## PROBLEM DESCRIPTION
Below are some entries; state how many of their lines contain the word "korrekten", with nothing else in the reply.

━━━━━━━━━━━━━━━━

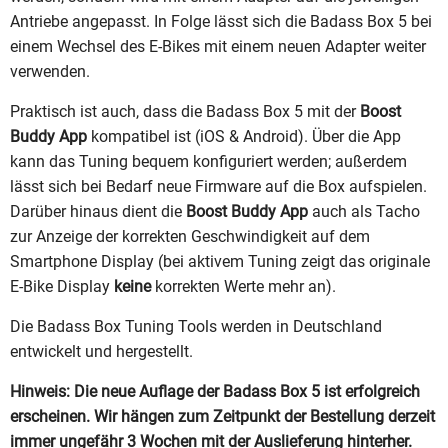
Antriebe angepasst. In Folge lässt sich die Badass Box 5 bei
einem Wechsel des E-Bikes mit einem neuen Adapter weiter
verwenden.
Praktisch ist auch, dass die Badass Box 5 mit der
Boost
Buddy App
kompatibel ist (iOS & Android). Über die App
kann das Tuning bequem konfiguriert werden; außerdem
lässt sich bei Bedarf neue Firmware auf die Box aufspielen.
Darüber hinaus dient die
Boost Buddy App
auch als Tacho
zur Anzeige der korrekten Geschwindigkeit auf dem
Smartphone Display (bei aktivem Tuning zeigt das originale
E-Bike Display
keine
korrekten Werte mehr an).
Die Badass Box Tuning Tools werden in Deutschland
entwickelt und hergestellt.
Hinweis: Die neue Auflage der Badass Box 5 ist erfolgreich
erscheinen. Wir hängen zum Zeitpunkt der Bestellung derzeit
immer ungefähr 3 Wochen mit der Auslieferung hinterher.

━━━━━━━━━━━━━━━━

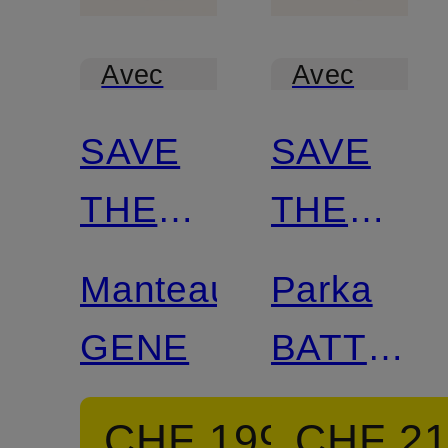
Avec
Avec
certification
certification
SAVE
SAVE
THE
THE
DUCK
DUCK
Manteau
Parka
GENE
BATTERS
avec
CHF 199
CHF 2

━━━━━━━━━━━━━━━━

## RESPONSE
2